### WORK ITEM
Please keep to the lines below from the one with "Antes y después" through the one with "Sinuano Día: Resultado", and restate them word for word, ends included.

### THE DATA
-.-.-

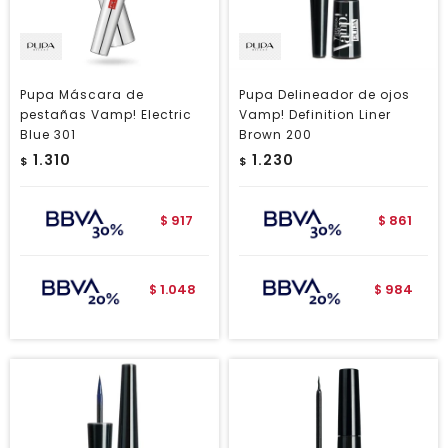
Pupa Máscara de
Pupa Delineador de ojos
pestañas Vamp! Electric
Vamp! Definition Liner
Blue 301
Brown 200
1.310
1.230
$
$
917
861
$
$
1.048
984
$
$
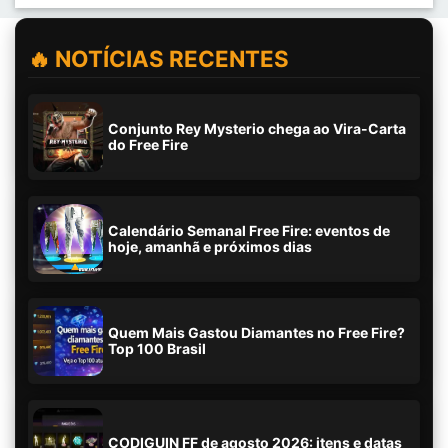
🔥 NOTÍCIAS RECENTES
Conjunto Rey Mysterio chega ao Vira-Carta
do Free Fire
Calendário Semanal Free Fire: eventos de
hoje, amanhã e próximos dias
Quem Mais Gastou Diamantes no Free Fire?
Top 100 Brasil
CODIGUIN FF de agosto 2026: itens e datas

-.-.-

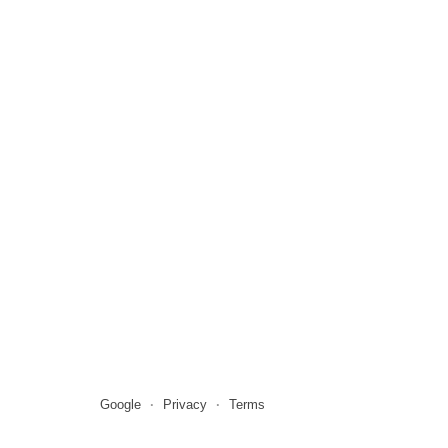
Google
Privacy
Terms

-.-.-

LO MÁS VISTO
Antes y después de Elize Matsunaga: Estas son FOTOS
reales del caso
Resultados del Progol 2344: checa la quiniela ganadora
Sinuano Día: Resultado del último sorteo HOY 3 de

-.-.-

### FINAL ANSWER
Antes y después de Elize Matsunaga: Estas son FOTOS
reales del caso
Resultados del Progol 2344: checa la quiniela ganadora
Sinuano Día: Resultado del último sorteo HOY 3 de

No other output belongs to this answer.